I prefer "well-thought out." I don't need a scientific essay to support a fictional story; hell, I don't even need real science to support the story. Fantasy is one thing; has less science and more magic. Magic is like religion; you do not need to see it to believe. A wizard in Harry Potter could reanimate the dead using a spell. Okay, I believe that. Why not. But in science fiction, you're talking about taking a dead body, and animating it. Okay, I believe, for science fiction's sake, it can be done, but it also makes me ask the question: How is it done? Obviously I don't expect a real and proven theory: the science experiments to prove it are probably illegal. But let's take a look at my favorite modern day zombie novel: The Newsflesh Trilogy.

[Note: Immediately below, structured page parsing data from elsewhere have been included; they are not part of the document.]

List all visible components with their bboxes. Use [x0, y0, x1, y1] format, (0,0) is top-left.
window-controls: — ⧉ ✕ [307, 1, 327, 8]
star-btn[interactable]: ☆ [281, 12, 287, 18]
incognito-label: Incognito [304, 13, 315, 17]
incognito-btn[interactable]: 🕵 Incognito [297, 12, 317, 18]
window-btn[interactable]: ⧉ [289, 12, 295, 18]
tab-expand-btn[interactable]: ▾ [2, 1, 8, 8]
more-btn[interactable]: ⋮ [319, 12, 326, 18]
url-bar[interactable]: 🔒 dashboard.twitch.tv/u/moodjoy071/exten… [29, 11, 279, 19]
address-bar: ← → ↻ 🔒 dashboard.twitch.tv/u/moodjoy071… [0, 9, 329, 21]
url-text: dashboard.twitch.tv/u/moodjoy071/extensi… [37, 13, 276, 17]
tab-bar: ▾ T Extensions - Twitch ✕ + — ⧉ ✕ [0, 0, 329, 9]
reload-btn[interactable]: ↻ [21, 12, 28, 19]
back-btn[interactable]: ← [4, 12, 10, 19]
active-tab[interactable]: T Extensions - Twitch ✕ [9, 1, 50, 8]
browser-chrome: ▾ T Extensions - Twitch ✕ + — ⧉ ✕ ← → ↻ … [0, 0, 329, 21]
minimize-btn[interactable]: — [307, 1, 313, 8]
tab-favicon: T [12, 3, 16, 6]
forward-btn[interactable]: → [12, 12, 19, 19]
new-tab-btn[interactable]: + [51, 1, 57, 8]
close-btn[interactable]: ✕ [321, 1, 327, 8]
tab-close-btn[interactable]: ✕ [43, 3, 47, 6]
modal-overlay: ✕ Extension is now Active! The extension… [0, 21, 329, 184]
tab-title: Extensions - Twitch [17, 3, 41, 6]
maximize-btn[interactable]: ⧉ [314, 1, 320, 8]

I find The Newsflesh Trilogy very believable. So the question becomes: Why? Why is Newflesh better than Warm Bodies? Better than the movie version of WWZ? Better than Twilight? The devil is in the details. Mira Grant's epidemic is started by the release of an un-FDA approved airborne vaccine against the common cold. The love-hate relationship between modern society and vaccinations is something we're seeing today with the Measles outbreak. People are afraid vaccinations might do more harm than good in the long run and since we can't know the future we prefer to secure our short term future by shooting ourselves up with FDA approved protection. Then you have "localized infections". The main character of Feed has the zombie-virus living in her eyes. Its revealed that this is the human body's response to infection; collect samples of the infection that way it can learn to fight against it. Its an evolutionary step, but humans aren't immune yet. Why is that? The CDC started this mess, and they want to reap the financial rewards of cleaning it up. So they keep reintroducing altered strains of the virus to keep people from getting immune. Again this is somewhat believable; citizens love fearing authority. If President Obama mentioned the sky was blue in a press conference, the American people would automatically wonder two things: What the hell does he mean by the sky is blue? And whether or not the sky is actually green?

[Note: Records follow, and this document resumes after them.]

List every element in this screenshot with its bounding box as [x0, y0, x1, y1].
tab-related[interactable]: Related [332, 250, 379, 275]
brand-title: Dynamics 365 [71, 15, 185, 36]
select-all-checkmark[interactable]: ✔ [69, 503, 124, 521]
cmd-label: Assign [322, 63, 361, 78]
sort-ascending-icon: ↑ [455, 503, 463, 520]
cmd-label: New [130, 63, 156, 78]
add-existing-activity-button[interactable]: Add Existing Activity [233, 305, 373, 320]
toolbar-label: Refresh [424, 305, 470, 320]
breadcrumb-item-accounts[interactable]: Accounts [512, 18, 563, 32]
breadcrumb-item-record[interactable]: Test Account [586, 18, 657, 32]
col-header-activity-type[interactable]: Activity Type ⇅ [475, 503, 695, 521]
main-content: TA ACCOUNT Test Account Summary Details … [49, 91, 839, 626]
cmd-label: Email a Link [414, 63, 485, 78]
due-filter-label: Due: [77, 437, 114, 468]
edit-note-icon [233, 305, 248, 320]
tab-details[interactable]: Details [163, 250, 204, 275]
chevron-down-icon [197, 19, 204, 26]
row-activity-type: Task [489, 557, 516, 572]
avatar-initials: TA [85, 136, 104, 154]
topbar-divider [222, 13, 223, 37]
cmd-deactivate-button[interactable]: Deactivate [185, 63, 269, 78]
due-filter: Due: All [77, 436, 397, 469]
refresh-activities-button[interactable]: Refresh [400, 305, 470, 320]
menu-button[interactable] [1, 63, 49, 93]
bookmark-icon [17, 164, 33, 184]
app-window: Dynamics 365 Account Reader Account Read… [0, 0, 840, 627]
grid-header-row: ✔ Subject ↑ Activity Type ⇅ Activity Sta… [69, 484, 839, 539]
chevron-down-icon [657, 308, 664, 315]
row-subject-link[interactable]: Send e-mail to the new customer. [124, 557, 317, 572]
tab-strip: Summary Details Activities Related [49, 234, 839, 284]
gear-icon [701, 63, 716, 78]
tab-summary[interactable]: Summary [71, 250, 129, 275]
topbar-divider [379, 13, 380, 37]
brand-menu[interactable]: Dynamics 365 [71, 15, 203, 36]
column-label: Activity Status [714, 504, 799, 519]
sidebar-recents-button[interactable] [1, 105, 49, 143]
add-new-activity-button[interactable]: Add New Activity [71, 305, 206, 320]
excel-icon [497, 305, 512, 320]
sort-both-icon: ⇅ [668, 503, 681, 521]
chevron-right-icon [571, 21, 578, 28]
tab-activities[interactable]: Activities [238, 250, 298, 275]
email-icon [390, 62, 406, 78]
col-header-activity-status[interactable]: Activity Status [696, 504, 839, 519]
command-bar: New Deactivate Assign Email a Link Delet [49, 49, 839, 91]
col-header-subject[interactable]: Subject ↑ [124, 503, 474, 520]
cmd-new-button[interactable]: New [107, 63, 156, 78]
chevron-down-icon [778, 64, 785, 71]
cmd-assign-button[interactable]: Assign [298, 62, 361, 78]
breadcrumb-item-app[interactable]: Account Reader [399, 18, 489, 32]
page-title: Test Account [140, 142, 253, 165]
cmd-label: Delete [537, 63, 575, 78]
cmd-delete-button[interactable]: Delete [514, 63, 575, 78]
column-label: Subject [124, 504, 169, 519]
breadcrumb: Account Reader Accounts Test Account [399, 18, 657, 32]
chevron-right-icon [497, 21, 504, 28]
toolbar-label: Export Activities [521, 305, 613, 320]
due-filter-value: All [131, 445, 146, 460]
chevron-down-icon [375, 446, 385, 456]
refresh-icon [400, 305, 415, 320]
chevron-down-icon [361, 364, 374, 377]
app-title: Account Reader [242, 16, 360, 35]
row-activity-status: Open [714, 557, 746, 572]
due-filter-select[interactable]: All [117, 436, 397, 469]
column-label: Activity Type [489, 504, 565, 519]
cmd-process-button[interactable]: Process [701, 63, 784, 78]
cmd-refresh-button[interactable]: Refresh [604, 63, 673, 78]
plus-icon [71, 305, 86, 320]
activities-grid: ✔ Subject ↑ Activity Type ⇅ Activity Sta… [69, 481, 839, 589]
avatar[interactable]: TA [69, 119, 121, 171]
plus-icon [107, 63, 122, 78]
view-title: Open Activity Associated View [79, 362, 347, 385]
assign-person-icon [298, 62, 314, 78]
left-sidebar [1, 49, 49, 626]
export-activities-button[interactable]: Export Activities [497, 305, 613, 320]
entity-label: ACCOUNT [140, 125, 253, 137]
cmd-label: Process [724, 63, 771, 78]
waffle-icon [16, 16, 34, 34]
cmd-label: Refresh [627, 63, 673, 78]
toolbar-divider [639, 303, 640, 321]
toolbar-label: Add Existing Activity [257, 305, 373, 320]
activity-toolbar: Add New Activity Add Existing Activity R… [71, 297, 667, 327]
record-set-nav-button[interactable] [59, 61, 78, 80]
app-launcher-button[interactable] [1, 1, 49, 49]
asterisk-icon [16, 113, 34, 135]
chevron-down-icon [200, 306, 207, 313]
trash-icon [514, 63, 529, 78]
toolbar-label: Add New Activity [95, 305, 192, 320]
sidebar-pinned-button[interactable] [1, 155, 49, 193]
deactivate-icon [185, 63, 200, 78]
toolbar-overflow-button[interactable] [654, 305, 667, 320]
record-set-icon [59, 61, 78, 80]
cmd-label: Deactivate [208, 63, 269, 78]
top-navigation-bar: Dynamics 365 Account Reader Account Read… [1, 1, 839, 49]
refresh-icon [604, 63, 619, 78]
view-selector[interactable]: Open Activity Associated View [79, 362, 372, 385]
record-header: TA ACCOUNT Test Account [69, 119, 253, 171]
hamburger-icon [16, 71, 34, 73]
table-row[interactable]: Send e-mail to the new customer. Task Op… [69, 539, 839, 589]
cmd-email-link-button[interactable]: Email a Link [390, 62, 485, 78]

As for iZombie , I would love nothing more than to tune in and discover that the writers did indeed find away to explain the miracle of a talking zombie who maintains employment. I can't make an informed judgement for or against the story-line without actually seeing it first. But until it comes on, I remain skeptical.

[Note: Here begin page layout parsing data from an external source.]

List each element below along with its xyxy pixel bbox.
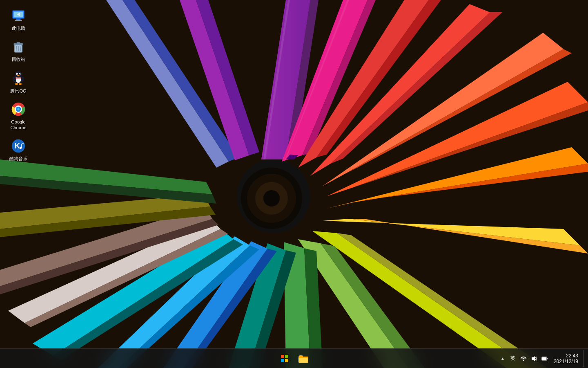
file-explorer-button[interactable] xyxy=(295,350,312,367)
svg-rect-90 xyxy=(285,359,288,362)
this-pc-label: 此电脑 xyxy=(12,25,25,31)
google-chrome-icon xyxy=(10,101,27,117)
svg-rect-87 xyxy=(281,355,284,358)
taskbar-center xyxy=(276,350,312,367)
google-chrome-label: Google Chrome xyxy=(6,119,31,131)
svg-rect-77 xyxy=(16,77,21,79)
svg-marker-92 xyxy=(532,356,535,361)
battery-icon[interactable] xyxy=(541,355,549,363)
start-button[interactable] xyxy=(276,350,293,367)
svg-rect-95 xyxy=(547,358,548,359)
svg-rect-89 xyxy=(281,359,284,362)
desktop-icon-kugou[interactable]: K 酷狗音乐 xyxy=(4,135,33,165)
svg-line-62 xyxy=(16,46,17,51)
clock-area[interactable]: 22:43 2021/12/19 xyxy=(551,352,581,365)
qq-label: 腾讯QQ xyxy=(10,88,26,94)
svg-point-71 xyxy=(19,74,20,75)
taskbar-right: ▲ 英 xyxy=(312,350,585,367)
svg-rect-88 xyxy=(285,355,288,358)
desktop-icon-recycle-bin[interactable]: 回收站 xyxy=(4,35,33,65)
clock-time: 22:43 xyxy=(566,353,578,359)
speaker-icon[interactable] xyxy=(530,355,538,363)
clock-date: 2021/12/19 xyxy=(554,359,578,364)
language-indicator[interactable]: 英 xyxy=(509,354,517,363)
desktop-icon-qq[interactable]: 腾讯QQ xyxy=(4,67,33,97)
taskbar: ▲ 英 xyxy=(0,348,588,368)
kugou-icon: K xyxy=(10,138,27,154)
svg-line-64 xyxy=(20,46,21,51)
svg-point-67 xyxy=(15,71,22,77)
svg-point-72 xyxy=(17,74,19,76)
svg-rect-55 xyxy=(15,20,22,21)
recycle-bin-label: 回收站 xyxy=(12,56,25,62)
recycle-bin-icon xyxy=(10,38,27,55)
svg-rect-61 xyxy=(17,42,20,44)
desktop-icon-this-pc[interactable]: 此电脑 xyxy=(4,4,33,34)
svg-text:K: K xyxy=(15,142,20,150)
show-hidden-icons-button[interactable]: ▲ xyxy=(499,355,506,361)
svg-point-73 xyxy=(15,83,18,85)
qq-icon xyxy=(10,70,27,86)
svg-point-70 xyxy=(17,74,18,75)
svg-point-81 xyxy=(17,108,19,110)
show-desktop-button[interactable] xyxy=(583,350,585,367)
svg-point-74 xyxy=(19,83,22,85)
desktop-icon-google-chrome[interactable]: Google Chrome xyxy=(4,98,33,134)
desktop-area: 此电脑 回收站 xyxy=(0,0,588,352)
svg-point-91 xyxy=(523,359,524,361)
network-icon[interactable] xyxy=(519,355,528,363)
this-pc-icon xyxy=(10,7,27,24)
kugou-label: 酷狗音乐 xyxy=(9,156,27,162)
svg-rect-54 xyxy=(16,18,21,20)
svg-rect-94 xyxy=(542,357,546,360)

I maintain the difference between Fantasy and Science Fiction is in the world building. Great Fantasy worlds have to be built in such away that the readers (or viewers if we're talking about tv) suspend any and all disbelief; don't ask why things are, just believe they just are... After all, Middle Earth isn't Earth. Narnia isn't the United States. Hogwarts isn't Oxford. Great Science Fiction has to incorporate some aspect of reality in such a way, that the readers can become convinced that such a thing is possible on Earth, in the United States, or at Oxford, with the right amount of dedicated research, hard work, and occasional hubris.
I don't think I'm asking too much in wanting storytellers to do a good job, but I am aware that the very idea of a "god job" is subjective. These are just my thoughts on the matter. What are yours?